Your goal:
Every record here must be copied exactly, except for the images it holds.

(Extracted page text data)
◆ ◆ ◆
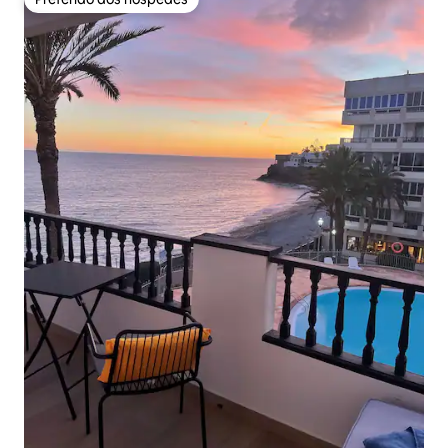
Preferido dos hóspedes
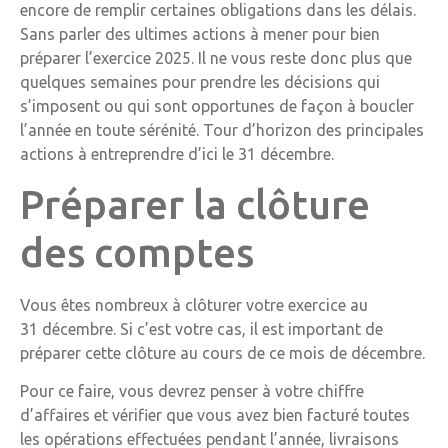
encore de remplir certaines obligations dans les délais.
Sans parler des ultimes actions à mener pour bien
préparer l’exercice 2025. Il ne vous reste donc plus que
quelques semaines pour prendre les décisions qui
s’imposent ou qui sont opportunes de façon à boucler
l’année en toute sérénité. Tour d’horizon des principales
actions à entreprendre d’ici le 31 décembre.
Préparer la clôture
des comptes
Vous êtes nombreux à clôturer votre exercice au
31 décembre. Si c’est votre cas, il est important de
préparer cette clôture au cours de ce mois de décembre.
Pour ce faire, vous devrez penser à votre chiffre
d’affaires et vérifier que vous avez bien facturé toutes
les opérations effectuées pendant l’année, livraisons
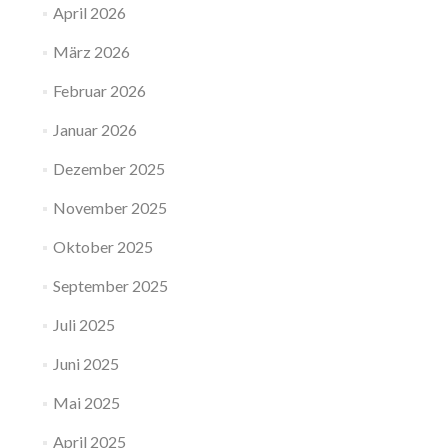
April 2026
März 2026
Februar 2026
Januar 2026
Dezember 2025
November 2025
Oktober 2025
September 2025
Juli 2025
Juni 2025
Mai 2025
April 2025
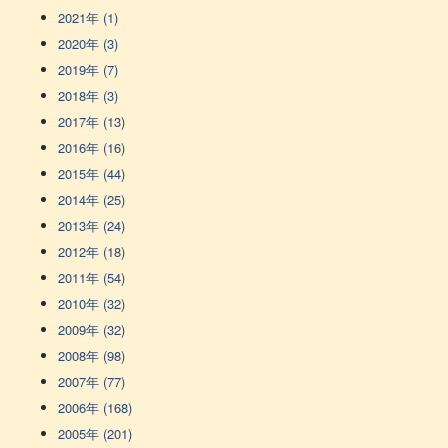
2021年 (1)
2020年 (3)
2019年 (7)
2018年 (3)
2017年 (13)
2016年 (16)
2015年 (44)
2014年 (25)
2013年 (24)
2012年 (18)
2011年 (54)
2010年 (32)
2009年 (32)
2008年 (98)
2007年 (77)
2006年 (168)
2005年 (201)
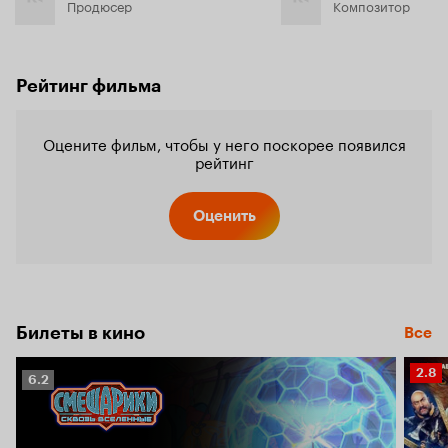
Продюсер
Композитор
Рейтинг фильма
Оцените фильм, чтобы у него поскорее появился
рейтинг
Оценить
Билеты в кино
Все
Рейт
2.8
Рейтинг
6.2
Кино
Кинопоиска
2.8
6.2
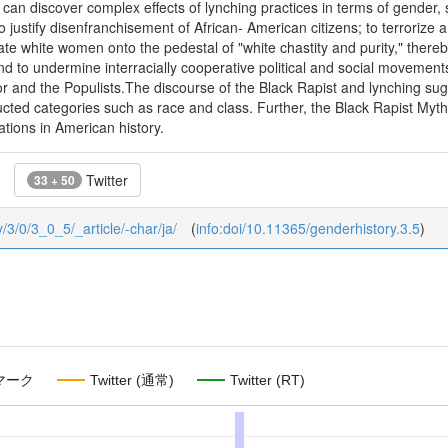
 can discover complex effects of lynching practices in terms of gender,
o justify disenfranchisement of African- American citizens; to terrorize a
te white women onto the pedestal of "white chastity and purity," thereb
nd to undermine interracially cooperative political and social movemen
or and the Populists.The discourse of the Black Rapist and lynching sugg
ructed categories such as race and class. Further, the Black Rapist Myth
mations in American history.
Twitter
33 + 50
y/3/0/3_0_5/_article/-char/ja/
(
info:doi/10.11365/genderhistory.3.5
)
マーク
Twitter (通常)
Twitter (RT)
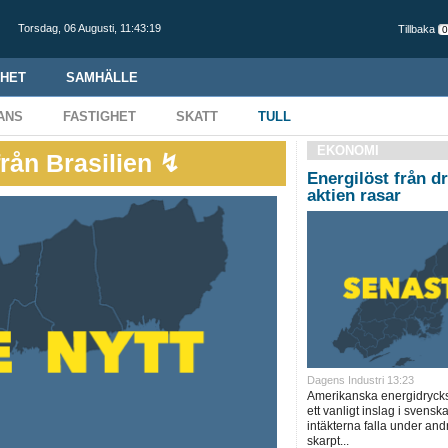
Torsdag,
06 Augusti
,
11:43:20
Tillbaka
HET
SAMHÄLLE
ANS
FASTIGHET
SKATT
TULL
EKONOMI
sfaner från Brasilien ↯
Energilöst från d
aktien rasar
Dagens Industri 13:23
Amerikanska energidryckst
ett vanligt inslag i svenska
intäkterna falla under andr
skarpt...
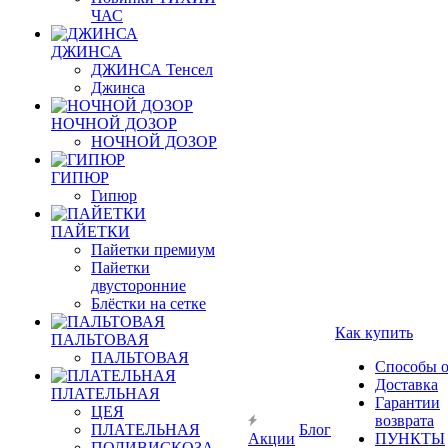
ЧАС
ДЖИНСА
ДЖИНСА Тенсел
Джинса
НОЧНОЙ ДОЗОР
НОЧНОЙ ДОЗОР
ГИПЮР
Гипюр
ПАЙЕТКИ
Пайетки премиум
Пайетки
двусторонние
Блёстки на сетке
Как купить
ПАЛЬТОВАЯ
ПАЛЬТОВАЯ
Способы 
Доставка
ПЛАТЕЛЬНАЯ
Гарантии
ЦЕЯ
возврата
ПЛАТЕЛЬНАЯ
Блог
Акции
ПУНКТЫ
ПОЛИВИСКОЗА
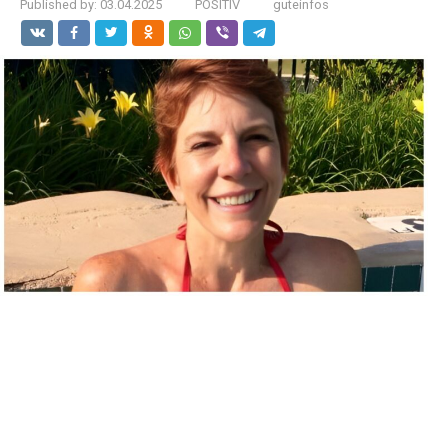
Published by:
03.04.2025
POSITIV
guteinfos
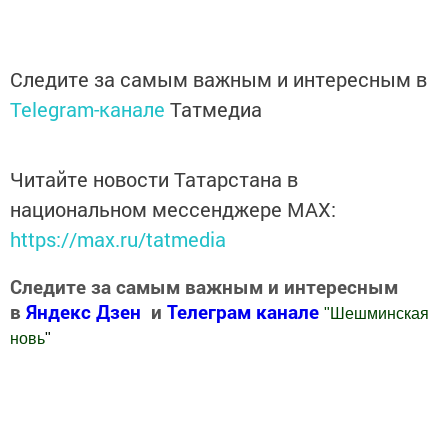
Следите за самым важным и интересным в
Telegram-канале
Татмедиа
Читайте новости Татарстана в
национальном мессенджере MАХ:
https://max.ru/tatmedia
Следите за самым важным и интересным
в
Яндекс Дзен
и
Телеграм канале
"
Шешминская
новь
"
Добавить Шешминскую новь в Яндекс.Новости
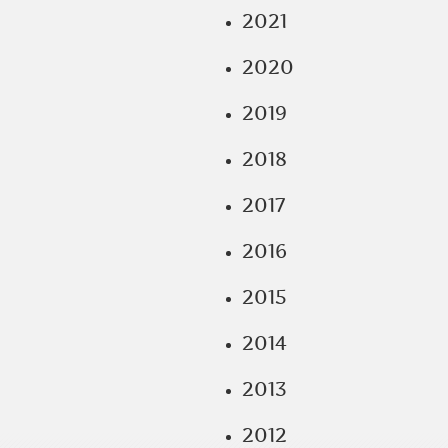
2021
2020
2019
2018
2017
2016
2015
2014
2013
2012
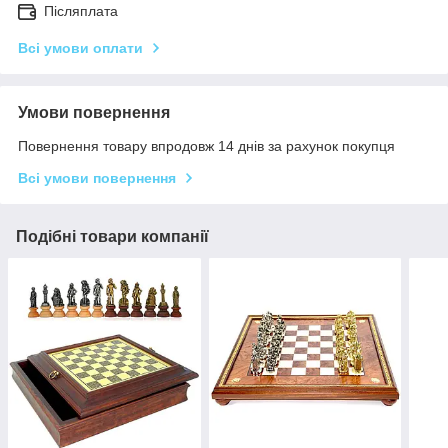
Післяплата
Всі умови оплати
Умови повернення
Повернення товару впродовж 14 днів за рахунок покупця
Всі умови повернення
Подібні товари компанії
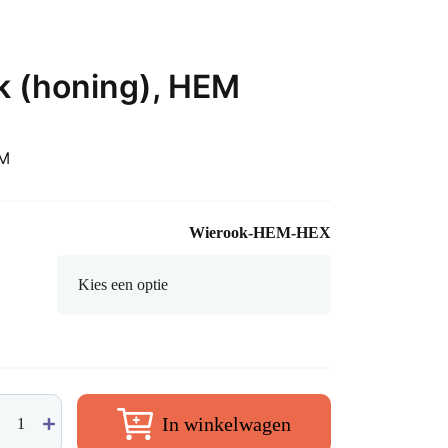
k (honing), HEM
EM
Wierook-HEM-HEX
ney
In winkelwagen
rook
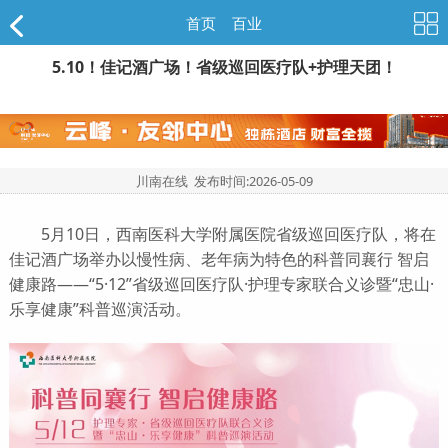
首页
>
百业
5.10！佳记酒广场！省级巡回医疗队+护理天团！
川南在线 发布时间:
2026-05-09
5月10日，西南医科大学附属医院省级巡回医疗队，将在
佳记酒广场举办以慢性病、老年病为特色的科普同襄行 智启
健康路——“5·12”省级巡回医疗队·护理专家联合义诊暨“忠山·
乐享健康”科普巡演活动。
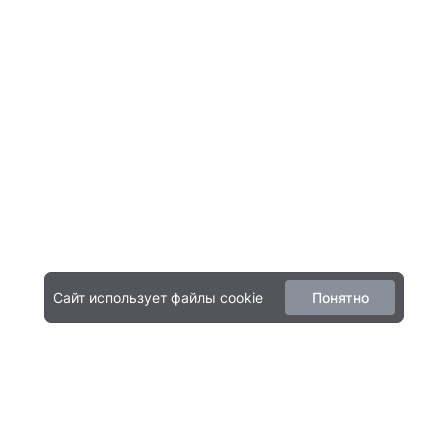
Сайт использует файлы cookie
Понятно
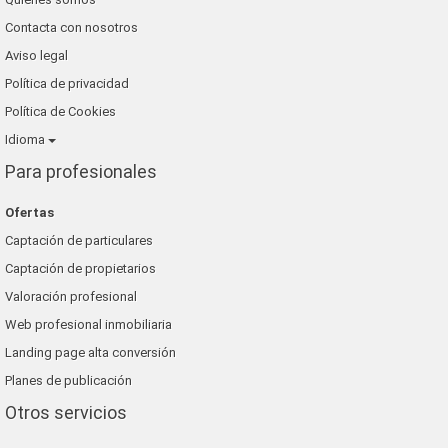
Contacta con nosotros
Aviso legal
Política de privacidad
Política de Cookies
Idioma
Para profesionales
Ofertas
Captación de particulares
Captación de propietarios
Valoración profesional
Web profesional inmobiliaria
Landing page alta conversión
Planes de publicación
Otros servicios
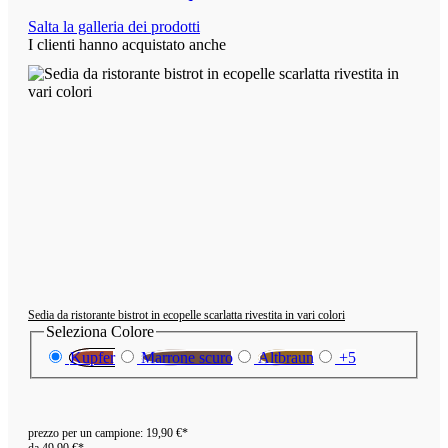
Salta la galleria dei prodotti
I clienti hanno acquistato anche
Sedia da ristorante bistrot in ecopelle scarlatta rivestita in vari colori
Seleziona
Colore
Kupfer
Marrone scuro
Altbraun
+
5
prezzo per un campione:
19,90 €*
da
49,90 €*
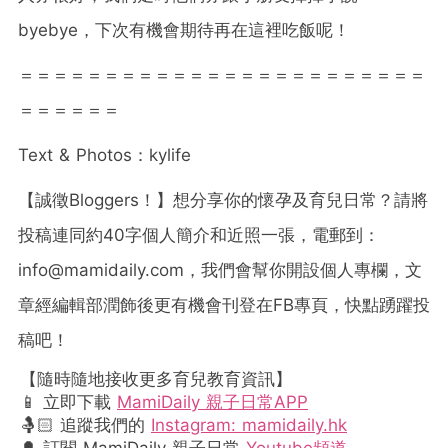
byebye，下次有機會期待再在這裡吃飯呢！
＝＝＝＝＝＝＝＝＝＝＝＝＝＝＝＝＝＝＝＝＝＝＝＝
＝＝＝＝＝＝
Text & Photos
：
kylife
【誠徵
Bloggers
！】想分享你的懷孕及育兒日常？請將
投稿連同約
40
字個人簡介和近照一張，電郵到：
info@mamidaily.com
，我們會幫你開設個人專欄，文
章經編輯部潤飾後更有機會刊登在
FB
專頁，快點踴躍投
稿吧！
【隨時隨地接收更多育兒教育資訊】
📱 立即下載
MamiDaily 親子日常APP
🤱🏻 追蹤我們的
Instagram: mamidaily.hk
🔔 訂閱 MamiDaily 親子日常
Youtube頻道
◆ ◆ ◆
Final answer:
Preferido dos hóspedes
encore de remplir certaines obligations dans les délais.
Sans parler des ultimes actions à mener pour bien
préparer l’exercice 2025. Il ne vous reste donc plus que
quelques semaines pour prendre les décisions qui
s’imposent ou qui sont opportunes de façon à boucler
l’année en toute sérénité. Tour d’horizon des principales
actions à entreprendre d’ici le 31 décembre.
Préparer la clôture
des comptes
Vous êtes nombreux à clôturer votre exercice au
31 décembre. Si c’est votre cas, il est important de
préparer cette clôture au cours de ce mois de décembre.
Pour ce faire, vous devrez penser à votre chiffre
d’affaires et vérifier que vous avez bien facturé toutes
les opérations effectuées pendant l’année, livraisons
April 2026
März 2026
Februar 2026
Januar 2026
Dezember 2025
November 2025
Oktober 2025
September 2025
Juli 2025
Juni 2025
Mai 2025
April 2025
2021年 (1)
2020年 (3)
2019年 (7)
2018年 (3)
2017年 (13)
2016年 (16)
2015年 (44)
2014年 (25)
2013年 (24)
2012年 (18)
2011年 (54)
2010年 (32)
2009年 (32)
2008年 (98)
2007年 (77)
2006年 (168)
2005年 (201)
Продюсер
Композитор
Рейтинг фильма
Оцените фильм, чтобы у него поскорее появился
рейтинг
Оценить
Билеты в кино
Все
Рейт
2.8
Рейтинг
6.2
Кино
Кинопоиска
2.8
6.2
 can discover complex effects of lynching practices in terms of gender,
o justify disenfranchisement of African- American citizens; to terrorize a
te white women onto the pedestal of "white chastity and purity," thereb
nd to undermine interracially cooperative political and social movemen
or and the Populists.The discourse of the Black Rapist and lynching sugg
ructed categories such as race and class. Further, the Black Rapist Myth
mations in American history.
Twitter
33 + 50
y/3/0/3_0_5/_article/-char/ja/
(
info:doi/10.11365/genderhistory.3.5
)
マーク
Twitter (通常)
Twitter (RT)
Torsdag,
06 Augusti
,
11:43:20
Tillbaka
HET
SAMHÄLLE
ANS
FASTIGHET
SKATT
TULL
EKONOMI
sfaner från Brasilien ↯
Energilöst från d
aktien rasar
Dagens Industri 13:23
Amerikanska energidryckst
ett vanligt inslag i svenska
intäkterna falla under andr
skarpt...
ЧАС
ДЖИНСА
ДЖИНСА Тенсел
Джинса
НОЧНОЙ ДОЗОР
НОЧНОЙ ДОЗОР
ГИПЮР
Гипюр
ПАЙЕТКИ
Пайетки премиум
Пайетки
двусторонние
Блёстки на сетке
Как купить
ПАЛЬТОВАЯ
ПАЛЬТОВАЯ
Способы 
Доставка
ПЛАТЕЛЬНАЯ
Гарантии
ЦЕЯ
возврата
ПЛАТЕЛЬНАЯ
Блог
Акции
ПУНКТЫ
ПОЛИВИСКОЗА
Published by:
03.04.2025
POSITIV
guteinfos
Следите за самым важным и интересным в
Telegram-канале
Татмедиа
Читайте новости Татарстана в
национальном мессенджере MАХ:
https://max.ru/tatmedia
Следите за самым важным и интересным
в
Яндекс Дзен
и
Телеграм канале
"
Шешминская
новь
"
Добавить Шешминскую новь в Яндекс.Новости
2021
2020
2019
2018
2017
2016
2015
2014
2013
2012
Післяплата
Всі умови оплати
Умови повернення
Повернення товару впродовж 14 днів за рахунок покупця
Всі умови повернення
Подібні товари компанії
k (honing), HEM
EM
Wierook-HEM-HEX
ney
In winkelwagen
rook
首页
>
百业
5.10！佳记酒广场！省级巡回医疗队+护理天团！
川南在线 发布时间:
2026-05-09
5月10日，西南医科大学附属医院省级巡回医疗队，将在
佳记酒广场举办以慢性病、老年病为特色的科普同襄行 智启
健康路——“5·12”省级巡回医疗队·护理专家联合义诊暨“忠山·
乐享健康”科普巡演活动。
Сайт использует файлы cookie
Понятно
Contacta con nosotros
Aviso legal
Política de privacidad
Política de Cookies
Idioma
Para profesionales
Ofertas
Captación de particulares
Captación de propietarios
Valoración profesional
Web profesional inmobiliaria
Landing page alta conversión
Planes de publicación
Otros servicios
Salta la galleria dei prodotti
I clienti hanno acquistato anche
Sedia da ristorante bistrot in ecopelle scarlatta rivestita in vari colori
Seleziona
Colore
Kupfer
Marrone scuro
Altbraun
+
5
prezzo per un campione:
19,90 €*
da
49,90 €*
byebye，下次有機會期待再在這裡吃飯呢！
＝＝＝＝＝＝＝＝＝＝＝＝＝＝＝＝＝＝＝＝＝＝＝＝
＝＝＝＝＝＝
Text & Photos
：
kylife
【誠徵
Bloggers
！】想分享你的懷孕及育兒日常？請將
投稿連同約
40
字個人簡介和近照一張，電郵到：
info@mamidaily.com
，我們會幫你開設個人專欄，文
章經編輯部潤飾後更有機會刊登在
FB
專頁，快點踴躍投
稿吧！
【隨時隨地接收更多育兒教育資訊】
📱 立即下載
MamiDaily 親子日常APP
🤱🏻 追蹤我們的
Instagram: mamidaily.hk
🔔 訂閱 MamiDaily 親子日常
Youtube頻道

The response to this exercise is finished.